Tenemos que intentar poner todos los medios para evitar, también, la inmensa soledad y el desamparo que han sentido muchos jóvenes que están confinados a solas, en viviendas minúsculas con ventana a patio interior, pagando quién sabe cómo el alquiler, jóvenes con títulos universitarios o sin ellos, con empleos precarios y en riesgo de perderlos, y que no saben qué futuro les depara el final del confinamiento en esas ciudades que ellos aman, aun con todo, aman y que sin embargo apenas les ofrecen opciones dignas de trabajo o vivienda. Hemos de reclamar a nuestros poderes públicos, como ciudadanía activa y exigente, expectativas de mejora para esos niños, para esos jóvenes, para esas personas sin empleo o con empleos inestables que sostienen a familias enteras, para esos mayores a los que nuestros medios de comunicación se empeñan en estigmatizar por su edad. Hemos de contribuir, los que tenemos mejores empleos y mayores ingresos, vivienda digna y redes sociales consolidadas, a mejorar las expectativas de vida de aquéllos con los que compartimos las calles, los parques, los autobuses y las terrazas de estas ciudades. Porque vienen tiempos duros y porque esos niños, esos jóvenes, esos mayores, esa gente de ciudad es nuestra gente, es de todos. 

En definitiva, tenemos que construir, mediante un amplio, sólido y valiente pacto social, unas ciudades humanas, cuidadoras, prósperas y ecológicas, donde la riqueza de la diversidad sea la base de una convivencia en igualdad, donde la densidad sea repensada de una manera radicalmente equitativa, verde y feminista. Éste ha de ser nuestro objetivo: rehumanizar las ciudades visibilizando y permitiendo que encajen mejor en ella nuestros niños, nuestros jóvenes, nuestros ancianos, nuestros desempleados y nuestros dependientes, y todas las personas que vienen de otros lugares y que las han elegido para vivir, trabajar y contribuir a su desarrollo. Hacerlo es un acto necesario de supervivencia, inteligencia y justicia.

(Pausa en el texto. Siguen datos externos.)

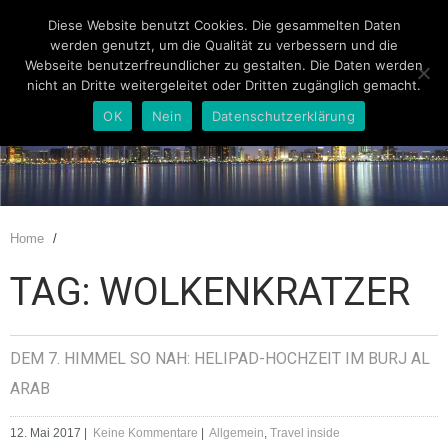
Diese Website benutzt Cookies. Die gesammelten Daten
werden genutzt, um die Qualität zu verbessern und die
Webseite benutzerfreundlicher zu gestalten. Die Daten werden
nicht an Dritte weitergeleitet oder Dritten zugänglich gemacht.
OK
Nein
Datenschutzerklärung
Home
/
TAG: WOLKENKRATZER
DEM 7. HIMMEL SO NAH: HELIPAD-HOCHZEIT IM BURJ AL
ARAB
12. Mai 2017
|
Keine Kommentare
|
Allgemein
,
Travel inside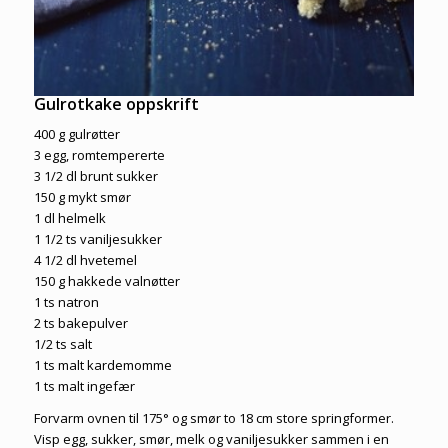
Gulrotkake oppskrift
400 g gulrøtter
3 egg, romtempererte
3 1/2 dl brunt sukker
150 g mykt smør
1 dl helmelk
1 1/2 ts vaniljesukker
4 1/2 dl hvetemel
150 g hakkede valnøtter
1 ts natron
2 ts bakepulver
1/2 ts salt
1 ts malt kardemomme
1 ts malt ingefær
Forvarm ovnen til 175° og smør to 18 cm store springformer.
Visp egg, sukker, smør, melk og vaniljesukker sammen i en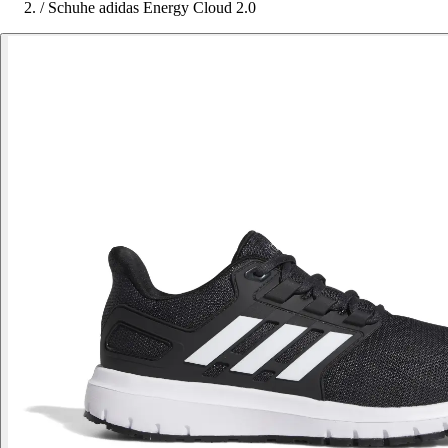
/
Schuhe adidas Energy Cloud 2.0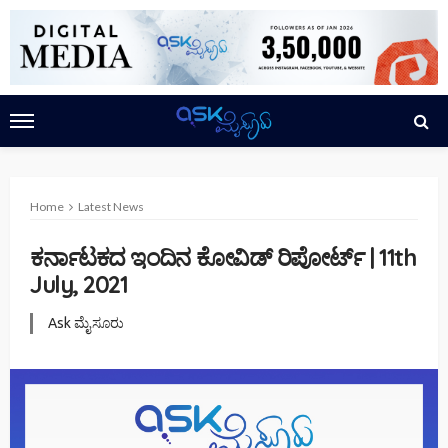
Home
Latest News
ಕರ್ನಾಟಕದ ಇಂದಿನ ಕೋವಿಡ್ ರಿಪೋರ್ಟ್ | 11th
July, 2021
Ask ಮೈಸೂರು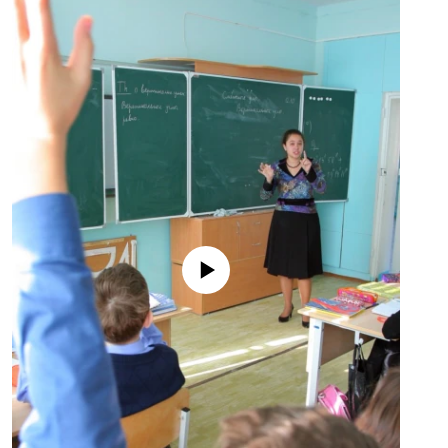
No media source currently available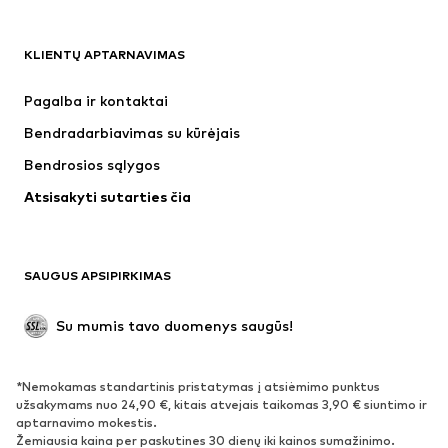
DRABUŽIAI
KLIENTŲ APTARNAVIMAS
Naujienos
Šiuo metu paklausu
Suknelės
Džinsai
Pagalba ir kontaktai
Marškinėliai ir palaidinės
Kelnės
Bendradarbiavimas su kūrėjais
Striukės
Megztiniai ir megzti drabužiai
Bendrosios sąlygos
Apatiniai
Palaidinės ir tunikos
Atsisakyti sutarties čia
Paltai
Sijonai
Maudymosi drabužiai
Džemperiai
Švarkai
Kombinezonai
SAUGUS APSIPIRKIMAS
Dideli dydžiai
Drabužiai nėščiosioms
Proginiai
Išskirtiniai
Su mumis tavo duomenys saugūs!
Antrinis panaudojimas
*Nemokamas standartinis pristatymas į atsiėmimo punktus
BATAI
užsakymams nuo 24,90 €, kitais atvejais taikomas 3,90 € siuntimo ir
aptarnavimo mokestis.
Naujienos
Šiuo metu paklausu
Žemiausia kaina per paskutines 30 dienų iki kainos sumažinimo.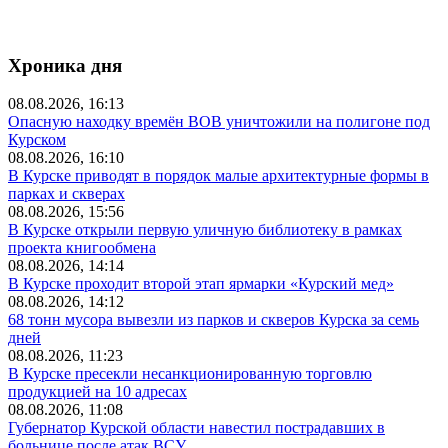
Хроника дня
08.08.2026, 16:13
Опасную находку времён ВОВ уничтожили на полигоне под
Курском
08.08.2026, 16:10
В Курске приводят в порядок малые архитектурные формы в
парках и скверах
08.08.2026, 15:56
В Курске открыли первую уличную библиотеку в рамках
проекта книгообмена
08.08.2026, 14:14
В Курске проходит второй этап ярмарки «Курский мед»
08.08.2026, 14:12
68 тонн мусора вывезли из парков и скверов Курска за семь
дней
08.08.2026, 11:23
В Курске пресекли несанкционированную торговлю
продукцией на 10 адресах
08.08.2026, 11:08
Губернатор Курской области навестил пострадавших в
больнице после атак ВСУ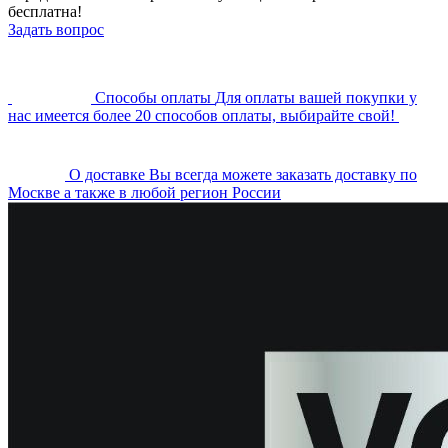
бесплатна!
Задать вопрос
Cпособы оплаты
Для оплаты вашей покупки у
нас имеется более 20 способов оплаты, выбирайте свой!
О доставке
Вы всегда можете заказать доставку по
Москве а также в любой регион России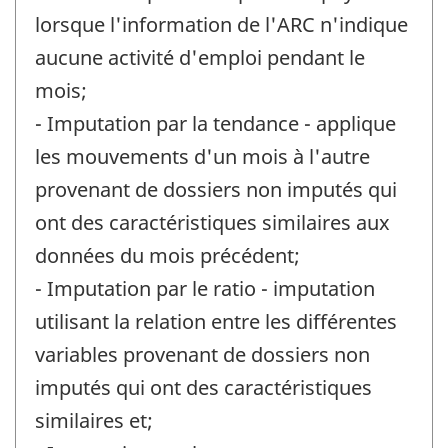
lorsque l'information de l'ARC n'indique
aucune activité d'emploi pendant le
mois;
- Imputation par la tendance - applique
les mouvements d'un mois à l'autre
provenant de dossiers non imputés qui
ont des caractéristiques similaires aux
données du mois précédent;
- Imputation par le ratio - imputation
utilisant la relation entre les différentes
variables provenant de dossiers non
imputés qui ont des caractéristiques
similaires et;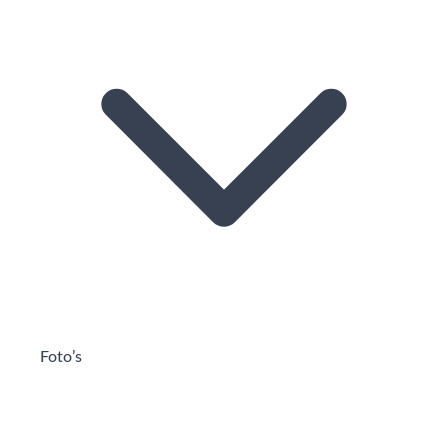
Foto’s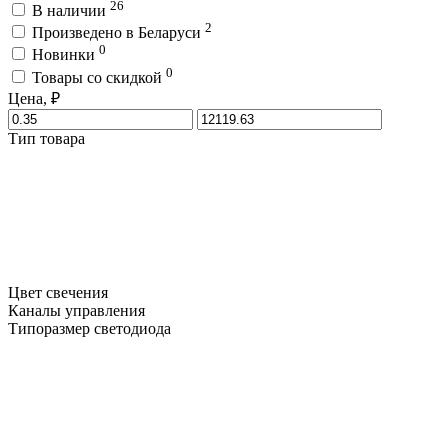
26
В наличии
2
Произведено в Беларуси
0
Новинки
0
Товары со скидкой
Цена, ₽
Тип товара
Цвет свечения
Каналы управления
Типоразмер светодиода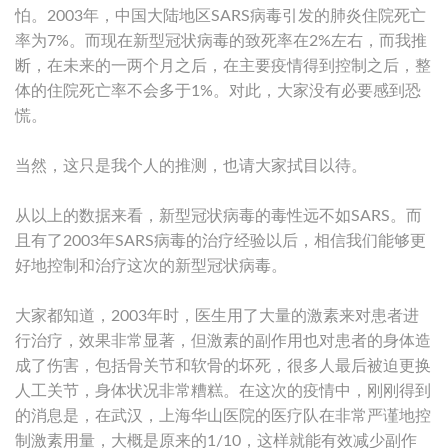
怕。2003年，中国大陆地区SARS病毒引发的肺炎住院死亡
率为7%。而现在新型冠状病毒的致死率在2%左右，而我推
断，在未来的一两个月之后，在主要疫情得到控制之后，整
体的住院死亡率不会多于1%。对此，大家没有必要感到恐
慌。
当然，这只是我个人的推测，也请大家拭目以待。
从以上的数据来看，新型冠状病毒的毒性远不如SARS。而
且有了2003年SARS病毒的治疗经验以后，相信我们能够更
好地控制和治疗这次的新型冠状病毒。
大家都知道，2003年时，医生用了大量的激素来对患者进
行治疗，效果非常显著，但激素的副作用也对患者的身体造
成了伤害，包括骨关节和软骨的坏死，很多人最后被迫更换
人工关节，身体状况非常糟糕。在这次的疫情中，刚刚得到
的消息是，在武汉，上海华山医院的医疗队在非常严谨地控
制激素用量，大概是原来的1/10，这样就能有效减少副作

En la actualidad habitan el planeta Tierra 7.700 millones de personas. De ellas, el 55% se concentra en ciudades. Las estimaciones previas a los cambios que pueda traer la pandemia indican que la población global crecerá hasta alcanzar los 9.700 millones en 2050 y que, para entonces, el 70% vivirá en ciudades. En Europa ya hemos superado ese porcentaje y en países como España estamos prácticamente al 80%, con la población agrupada en torno a las ciudades más grandes y las implicaciones que esto tiene sobre el mercado de la vivienda o la concentración de la oferta de trabajos más dinámicos y de innovación. Y es que las ciudades son los grandes focos de la pobreza, pero también el centro neurálgico de la actividad económica, acumulando alrededor del 80% de la que se genera medida en parámetros de mercado. Las ciudades son, por tanto, espacios fuertemente desiguales en distintas magnitudes, desde el acceso a la vivienda, la movilidad, los espacios verdes o los servicios, a las distintas formas en que las distintas personas viven en función de su edad, género, vinculación laboral, barrio, etc. 

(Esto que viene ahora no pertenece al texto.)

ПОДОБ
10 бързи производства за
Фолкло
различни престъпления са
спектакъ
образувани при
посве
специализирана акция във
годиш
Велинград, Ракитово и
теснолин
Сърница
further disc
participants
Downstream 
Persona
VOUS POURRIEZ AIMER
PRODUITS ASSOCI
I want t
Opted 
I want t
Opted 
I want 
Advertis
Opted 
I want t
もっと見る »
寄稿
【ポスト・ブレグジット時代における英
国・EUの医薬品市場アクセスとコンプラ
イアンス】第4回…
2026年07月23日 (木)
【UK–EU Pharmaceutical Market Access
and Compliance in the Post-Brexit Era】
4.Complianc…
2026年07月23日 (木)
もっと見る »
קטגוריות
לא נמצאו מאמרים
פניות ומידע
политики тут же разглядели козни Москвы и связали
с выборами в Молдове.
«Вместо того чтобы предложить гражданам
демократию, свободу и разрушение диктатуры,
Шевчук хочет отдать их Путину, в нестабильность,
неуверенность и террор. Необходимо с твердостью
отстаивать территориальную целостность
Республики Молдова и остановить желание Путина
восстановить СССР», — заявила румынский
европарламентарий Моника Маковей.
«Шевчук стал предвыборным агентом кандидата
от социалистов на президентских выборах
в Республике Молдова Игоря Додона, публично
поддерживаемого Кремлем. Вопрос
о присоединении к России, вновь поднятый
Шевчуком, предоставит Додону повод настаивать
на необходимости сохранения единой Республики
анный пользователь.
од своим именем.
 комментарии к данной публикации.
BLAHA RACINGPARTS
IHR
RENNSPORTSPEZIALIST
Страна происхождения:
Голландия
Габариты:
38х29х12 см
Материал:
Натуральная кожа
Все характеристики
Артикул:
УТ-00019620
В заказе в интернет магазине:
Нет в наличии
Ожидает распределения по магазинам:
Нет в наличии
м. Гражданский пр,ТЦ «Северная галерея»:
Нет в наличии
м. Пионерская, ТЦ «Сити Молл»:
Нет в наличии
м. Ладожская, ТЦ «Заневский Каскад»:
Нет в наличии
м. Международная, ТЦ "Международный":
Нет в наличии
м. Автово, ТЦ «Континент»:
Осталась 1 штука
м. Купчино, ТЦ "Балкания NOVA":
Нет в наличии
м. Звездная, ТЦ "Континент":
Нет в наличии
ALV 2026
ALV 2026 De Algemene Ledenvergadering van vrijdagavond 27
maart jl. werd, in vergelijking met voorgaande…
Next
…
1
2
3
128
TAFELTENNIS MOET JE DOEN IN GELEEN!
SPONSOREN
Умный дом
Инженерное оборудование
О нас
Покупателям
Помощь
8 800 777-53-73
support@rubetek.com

Hoy día, las ciudades son también las responsables del 70% de las emisiones de CO2 a la atmósfera, y el espacio donde miles de personas viven y mueren en soledad a diario, a pesar de la aglomeración humana que representan. La ultraconectividad asociada a la revolución digital y tecnológica en la que estamos inmersos deja, sin embargo, muchos agujeros negros sin conexión, lo cual genera amplias y variadas desigualdades, así como cambios en los modos de vida y el gobierno de lo común que necesitamos repensar si no queremos vernos abocados a una individualidad insoportable que el distanciamiento social que la COVID-19 nos impone puede aún incrementar.